EXERCISE REQUIREMENTS >>
For this exercise, write out exactly the lines from the line containing "What elements are" through the last line of the records, and no other lines.

=== DATA PROVIDED ===

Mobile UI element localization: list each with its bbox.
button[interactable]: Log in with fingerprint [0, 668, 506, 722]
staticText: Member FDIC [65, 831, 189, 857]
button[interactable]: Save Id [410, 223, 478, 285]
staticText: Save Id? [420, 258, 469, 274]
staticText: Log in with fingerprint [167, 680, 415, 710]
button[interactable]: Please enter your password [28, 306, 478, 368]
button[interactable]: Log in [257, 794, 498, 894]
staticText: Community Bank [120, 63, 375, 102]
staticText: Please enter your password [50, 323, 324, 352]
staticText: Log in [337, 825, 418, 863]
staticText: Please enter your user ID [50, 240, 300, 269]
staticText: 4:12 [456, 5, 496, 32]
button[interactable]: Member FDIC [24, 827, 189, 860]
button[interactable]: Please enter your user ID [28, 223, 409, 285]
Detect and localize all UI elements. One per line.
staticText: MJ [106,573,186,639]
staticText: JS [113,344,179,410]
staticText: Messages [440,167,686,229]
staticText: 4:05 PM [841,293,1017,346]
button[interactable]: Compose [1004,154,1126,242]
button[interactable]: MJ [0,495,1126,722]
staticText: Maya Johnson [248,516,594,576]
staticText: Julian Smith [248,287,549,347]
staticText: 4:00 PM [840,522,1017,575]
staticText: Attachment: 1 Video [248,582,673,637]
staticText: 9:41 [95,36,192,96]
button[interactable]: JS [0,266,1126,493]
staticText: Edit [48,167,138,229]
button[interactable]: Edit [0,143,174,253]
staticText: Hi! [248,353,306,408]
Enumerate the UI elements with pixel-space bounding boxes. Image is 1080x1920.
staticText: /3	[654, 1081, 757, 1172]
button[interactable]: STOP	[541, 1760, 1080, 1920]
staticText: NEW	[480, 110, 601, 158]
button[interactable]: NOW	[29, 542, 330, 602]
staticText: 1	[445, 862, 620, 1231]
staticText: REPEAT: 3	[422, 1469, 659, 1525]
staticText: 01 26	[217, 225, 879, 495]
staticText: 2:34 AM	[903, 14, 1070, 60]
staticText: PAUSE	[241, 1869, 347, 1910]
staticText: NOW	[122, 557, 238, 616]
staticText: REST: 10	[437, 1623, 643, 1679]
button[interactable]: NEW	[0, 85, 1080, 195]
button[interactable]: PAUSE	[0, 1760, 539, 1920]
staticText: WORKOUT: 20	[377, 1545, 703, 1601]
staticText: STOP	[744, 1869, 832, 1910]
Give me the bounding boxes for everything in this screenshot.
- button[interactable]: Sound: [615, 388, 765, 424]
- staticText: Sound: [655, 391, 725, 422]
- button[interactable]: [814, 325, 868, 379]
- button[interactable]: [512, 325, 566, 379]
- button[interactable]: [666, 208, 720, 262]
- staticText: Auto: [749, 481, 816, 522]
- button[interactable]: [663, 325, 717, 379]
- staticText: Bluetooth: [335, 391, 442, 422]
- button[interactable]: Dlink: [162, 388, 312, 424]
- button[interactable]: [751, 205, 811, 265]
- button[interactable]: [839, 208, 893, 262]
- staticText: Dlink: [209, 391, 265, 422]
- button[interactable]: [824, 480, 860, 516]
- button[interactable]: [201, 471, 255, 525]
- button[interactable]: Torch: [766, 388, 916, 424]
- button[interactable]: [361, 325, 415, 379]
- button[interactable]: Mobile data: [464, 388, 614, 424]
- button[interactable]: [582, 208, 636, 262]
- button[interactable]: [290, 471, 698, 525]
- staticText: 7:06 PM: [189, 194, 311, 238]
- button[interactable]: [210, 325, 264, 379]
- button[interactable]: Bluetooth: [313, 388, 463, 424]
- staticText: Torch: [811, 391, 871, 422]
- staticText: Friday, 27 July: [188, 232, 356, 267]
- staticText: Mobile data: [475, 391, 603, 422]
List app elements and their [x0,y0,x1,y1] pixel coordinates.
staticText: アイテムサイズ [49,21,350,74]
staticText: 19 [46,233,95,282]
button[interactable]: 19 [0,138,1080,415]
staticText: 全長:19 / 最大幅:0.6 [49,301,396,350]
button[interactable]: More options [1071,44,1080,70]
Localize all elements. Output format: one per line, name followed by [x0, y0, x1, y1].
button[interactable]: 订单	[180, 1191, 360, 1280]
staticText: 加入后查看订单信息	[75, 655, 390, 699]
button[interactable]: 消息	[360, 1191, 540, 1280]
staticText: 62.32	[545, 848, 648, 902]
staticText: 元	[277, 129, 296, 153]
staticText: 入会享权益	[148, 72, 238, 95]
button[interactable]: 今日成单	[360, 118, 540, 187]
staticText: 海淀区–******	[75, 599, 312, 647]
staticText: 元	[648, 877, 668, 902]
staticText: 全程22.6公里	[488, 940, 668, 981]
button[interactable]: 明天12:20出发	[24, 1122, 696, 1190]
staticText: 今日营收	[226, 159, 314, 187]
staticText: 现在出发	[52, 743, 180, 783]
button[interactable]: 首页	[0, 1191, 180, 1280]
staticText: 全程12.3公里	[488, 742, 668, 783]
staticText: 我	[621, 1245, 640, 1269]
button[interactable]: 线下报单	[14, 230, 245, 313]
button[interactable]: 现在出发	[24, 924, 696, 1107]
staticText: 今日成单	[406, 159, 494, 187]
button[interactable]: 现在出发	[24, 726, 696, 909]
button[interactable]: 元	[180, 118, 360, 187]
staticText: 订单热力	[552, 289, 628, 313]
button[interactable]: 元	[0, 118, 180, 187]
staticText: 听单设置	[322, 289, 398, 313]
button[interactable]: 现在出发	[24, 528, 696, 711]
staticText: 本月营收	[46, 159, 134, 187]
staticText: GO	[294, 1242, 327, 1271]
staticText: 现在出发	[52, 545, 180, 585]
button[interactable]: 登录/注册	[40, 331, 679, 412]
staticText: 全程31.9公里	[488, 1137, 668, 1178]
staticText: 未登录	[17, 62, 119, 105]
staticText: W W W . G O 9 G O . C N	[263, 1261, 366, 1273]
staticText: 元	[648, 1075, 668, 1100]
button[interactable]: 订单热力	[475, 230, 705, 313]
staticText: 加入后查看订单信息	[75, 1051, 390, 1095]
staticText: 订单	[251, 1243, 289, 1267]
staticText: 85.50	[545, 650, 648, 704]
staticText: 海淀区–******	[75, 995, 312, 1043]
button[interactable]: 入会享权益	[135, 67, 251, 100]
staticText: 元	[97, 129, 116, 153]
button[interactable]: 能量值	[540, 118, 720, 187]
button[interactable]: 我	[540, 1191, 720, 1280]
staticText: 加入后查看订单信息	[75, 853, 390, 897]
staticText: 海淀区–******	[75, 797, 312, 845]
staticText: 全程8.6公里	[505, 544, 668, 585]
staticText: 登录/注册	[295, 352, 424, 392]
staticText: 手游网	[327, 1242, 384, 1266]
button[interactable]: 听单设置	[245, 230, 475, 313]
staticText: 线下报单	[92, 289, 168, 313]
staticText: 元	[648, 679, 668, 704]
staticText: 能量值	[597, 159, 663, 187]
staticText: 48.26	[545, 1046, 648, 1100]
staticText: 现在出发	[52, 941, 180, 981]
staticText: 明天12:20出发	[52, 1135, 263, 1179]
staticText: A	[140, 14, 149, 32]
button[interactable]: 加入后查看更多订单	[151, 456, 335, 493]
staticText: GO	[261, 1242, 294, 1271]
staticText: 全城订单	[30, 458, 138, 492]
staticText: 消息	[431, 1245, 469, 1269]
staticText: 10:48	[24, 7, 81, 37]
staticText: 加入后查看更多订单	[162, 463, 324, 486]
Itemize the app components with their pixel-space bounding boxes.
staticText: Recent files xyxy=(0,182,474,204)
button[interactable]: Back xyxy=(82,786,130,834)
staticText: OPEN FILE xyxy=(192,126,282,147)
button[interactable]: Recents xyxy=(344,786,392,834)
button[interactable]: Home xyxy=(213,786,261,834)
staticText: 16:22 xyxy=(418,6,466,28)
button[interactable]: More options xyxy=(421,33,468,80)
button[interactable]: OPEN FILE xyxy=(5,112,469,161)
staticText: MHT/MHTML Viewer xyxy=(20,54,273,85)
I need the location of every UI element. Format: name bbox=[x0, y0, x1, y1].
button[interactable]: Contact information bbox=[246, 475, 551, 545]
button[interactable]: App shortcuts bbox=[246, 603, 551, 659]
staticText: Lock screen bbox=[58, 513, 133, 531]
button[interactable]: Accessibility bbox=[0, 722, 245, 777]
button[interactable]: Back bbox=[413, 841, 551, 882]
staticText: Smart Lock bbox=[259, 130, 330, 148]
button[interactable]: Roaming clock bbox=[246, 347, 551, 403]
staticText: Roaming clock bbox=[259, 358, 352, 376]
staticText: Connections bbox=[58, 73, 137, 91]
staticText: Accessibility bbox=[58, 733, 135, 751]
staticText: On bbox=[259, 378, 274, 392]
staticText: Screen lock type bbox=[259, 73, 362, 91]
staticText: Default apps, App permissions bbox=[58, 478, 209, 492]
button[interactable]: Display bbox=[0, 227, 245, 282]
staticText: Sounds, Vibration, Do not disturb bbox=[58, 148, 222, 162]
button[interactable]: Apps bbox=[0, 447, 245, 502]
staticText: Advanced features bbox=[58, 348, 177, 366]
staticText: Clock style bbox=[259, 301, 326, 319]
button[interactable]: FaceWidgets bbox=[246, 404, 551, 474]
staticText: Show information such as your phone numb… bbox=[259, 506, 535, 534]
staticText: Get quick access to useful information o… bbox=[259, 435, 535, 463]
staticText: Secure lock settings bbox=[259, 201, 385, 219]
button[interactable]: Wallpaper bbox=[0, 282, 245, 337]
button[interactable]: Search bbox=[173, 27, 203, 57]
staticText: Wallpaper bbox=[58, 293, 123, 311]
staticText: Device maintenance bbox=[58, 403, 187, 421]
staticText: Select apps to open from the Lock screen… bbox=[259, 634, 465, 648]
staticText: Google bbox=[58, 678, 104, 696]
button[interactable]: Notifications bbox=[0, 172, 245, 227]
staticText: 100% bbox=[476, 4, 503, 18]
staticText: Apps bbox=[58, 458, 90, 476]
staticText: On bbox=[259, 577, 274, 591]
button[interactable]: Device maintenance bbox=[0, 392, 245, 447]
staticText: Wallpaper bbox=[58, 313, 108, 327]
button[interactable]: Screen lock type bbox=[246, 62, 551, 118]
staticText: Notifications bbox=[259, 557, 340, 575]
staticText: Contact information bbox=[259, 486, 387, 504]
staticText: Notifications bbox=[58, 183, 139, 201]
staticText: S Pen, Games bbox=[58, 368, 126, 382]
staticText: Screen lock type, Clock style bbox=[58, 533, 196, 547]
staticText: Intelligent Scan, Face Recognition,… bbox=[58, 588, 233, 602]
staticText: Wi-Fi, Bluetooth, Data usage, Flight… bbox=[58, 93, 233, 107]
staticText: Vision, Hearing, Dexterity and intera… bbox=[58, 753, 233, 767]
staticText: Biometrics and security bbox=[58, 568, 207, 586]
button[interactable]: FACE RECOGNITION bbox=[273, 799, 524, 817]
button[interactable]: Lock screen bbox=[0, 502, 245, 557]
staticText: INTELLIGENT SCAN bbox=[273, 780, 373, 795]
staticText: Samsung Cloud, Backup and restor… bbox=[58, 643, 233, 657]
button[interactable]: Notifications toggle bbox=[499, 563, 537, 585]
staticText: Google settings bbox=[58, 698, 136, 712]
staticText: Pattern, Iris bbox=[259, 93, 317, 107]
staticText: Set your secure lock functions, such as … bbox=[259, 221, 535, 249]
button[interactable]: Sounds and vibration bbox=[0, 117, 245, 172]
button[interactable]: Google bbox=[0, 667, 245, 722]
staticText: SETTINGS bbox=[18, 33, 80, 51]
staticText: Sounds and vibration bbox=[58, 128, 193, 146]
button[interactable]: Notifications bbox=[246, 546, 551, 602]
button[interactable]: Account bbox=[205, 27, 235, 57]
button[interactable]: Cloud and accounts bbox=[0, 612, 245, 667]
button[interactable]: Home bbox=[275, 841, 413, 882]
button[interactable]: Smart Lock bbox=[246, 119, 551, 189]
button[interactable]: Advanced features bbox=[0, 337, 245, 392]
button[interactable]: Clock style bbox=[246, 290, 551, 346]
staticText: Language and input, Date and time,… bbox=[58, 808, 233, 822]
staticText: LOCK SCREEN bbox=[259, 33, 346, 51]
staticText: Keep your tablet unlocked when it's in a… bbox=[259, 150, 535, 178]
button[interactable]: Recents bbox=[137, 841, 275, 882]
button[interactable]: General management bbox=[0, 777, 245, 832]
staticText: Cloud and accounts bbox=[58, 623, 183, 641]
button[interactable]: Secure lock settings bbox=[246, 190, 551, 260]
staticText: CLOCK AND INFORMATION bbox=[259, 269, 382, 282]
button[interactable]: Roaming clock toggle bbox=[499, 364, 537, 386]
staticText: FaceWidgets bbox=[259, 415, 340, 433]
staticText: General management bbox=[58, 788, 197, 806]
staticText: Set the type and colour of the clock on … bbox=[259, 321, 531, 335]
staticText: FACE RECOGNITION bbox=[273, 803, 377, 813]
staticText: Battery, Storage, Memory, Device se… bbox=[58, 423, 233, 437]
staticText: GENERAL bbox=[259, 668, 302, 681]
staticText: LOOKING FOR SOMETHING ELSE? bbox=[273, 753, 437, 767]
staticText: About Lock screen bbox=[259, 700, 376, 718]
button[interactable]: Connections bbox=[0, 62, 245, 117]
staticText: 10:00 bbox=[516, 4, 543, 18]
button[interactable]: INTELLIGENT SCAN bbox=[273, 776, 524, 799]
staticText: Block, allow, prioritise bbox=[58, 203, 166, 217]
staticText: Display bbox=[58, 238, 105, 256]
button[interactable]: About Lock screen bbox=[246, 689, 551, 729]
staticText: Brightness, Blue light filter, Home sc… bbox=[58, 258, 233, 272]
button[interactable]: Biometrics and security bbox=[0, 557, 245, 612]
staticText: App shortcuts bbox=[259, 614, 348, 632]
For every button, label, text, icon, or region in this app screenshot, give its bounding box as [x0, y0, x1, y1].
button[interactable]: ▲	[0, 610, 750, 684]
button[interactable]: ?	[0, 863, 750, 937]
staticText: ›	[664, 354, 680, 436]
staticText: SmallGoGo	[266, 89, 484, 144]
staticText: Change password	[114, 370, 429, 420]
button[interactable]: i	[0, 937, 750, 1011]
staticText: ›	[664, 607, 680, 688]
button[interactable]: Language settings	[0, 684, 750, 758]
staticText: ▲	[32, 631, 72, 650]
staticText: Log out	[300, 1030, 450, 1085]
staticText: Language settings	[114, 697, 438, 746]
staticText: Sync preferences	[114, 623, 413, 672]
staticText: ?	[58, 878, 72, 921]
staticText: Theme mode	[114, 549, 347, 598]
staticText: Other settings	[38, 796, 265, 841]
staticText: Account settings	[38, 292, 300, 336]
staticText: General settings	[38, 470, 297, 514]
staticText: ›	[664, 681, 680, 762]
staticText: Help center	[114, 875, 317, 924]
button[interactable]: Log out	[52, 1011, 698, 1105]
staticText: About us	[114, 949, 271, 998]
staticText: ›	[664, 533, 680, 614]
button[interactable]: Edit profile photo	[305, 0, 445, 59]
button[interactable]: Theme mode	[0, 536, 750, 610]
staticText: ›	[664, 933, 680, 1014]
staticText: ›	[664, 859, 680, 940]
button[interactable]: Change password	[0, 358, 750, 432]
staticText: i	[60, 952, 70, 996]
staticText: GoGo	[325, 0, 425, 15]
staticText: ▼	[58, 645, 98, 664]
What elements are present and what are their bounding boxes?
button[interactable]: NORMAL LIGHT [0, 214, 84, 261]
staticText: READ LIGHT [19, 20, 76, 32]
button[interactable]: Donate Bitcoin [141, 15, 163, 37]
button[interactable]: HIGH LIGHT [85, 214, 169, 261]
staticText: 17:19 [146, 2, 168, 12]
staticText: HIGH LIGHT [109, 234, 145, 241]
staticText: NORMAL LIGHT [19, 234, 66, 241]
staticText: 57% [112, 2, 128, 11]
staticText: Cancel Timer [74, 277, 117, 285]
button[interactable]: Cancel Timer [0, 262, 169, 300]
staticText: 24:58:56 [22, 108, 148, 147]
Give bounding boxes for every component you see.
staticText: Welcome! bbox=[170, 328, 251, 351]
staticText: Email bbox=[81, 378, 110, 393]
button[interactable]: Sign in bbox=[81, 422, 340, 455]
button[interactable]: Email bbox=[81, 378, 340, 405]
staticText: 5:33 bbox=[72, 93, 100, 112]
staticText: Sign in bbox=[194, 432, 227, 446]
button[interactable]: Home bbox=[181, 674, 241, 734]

===

RESPONSE TO THE EXERCISE >>
What elements are present and what are their bounding boxes?
button[interactable]: NORMAL LIGHT [0, 214, 84, 261]
staticText: READ LIGHT [19, 20, 76, 32]
button[interactable]: Donate Bitcoin [141, 15, 163, 37]
button[interactable]: HIGH LIGHT [85, 214, 169, 261]
staticText: 17:19 [146, 2, 168, 12]
staticText: HIGH LIGHT [109, 234, 145, 241]
staticText: NORMAL LIGHT [19, 234, 66, 241]
staticText: 57% [112, 2, 128, 11]
staticText: Cancel Timer [74, 277, 117, 285]
button[interactable]: Cancel Timer [0, 262, 169, 300]
staticText: 24:58:56 [22, 108, 148, 147]
Give bounding boxes for every component you see.
staticText: Welcome! bbox=[170, 328, 251, 351]
staticText: Email bbox=[81, 378, 110, 393]
button[interactable]: Sign in bbox=[81, 422, 340, 455]
button[interactable]: Email bbox=[81, 378, 340, 405]
staticText: 5:33 bbox=[72, 93, 100, 112]
staticText: Sign in bbox=[194, 432, 227, 446]
button[interactable]: Home bbox=[181, 674, 241, 734]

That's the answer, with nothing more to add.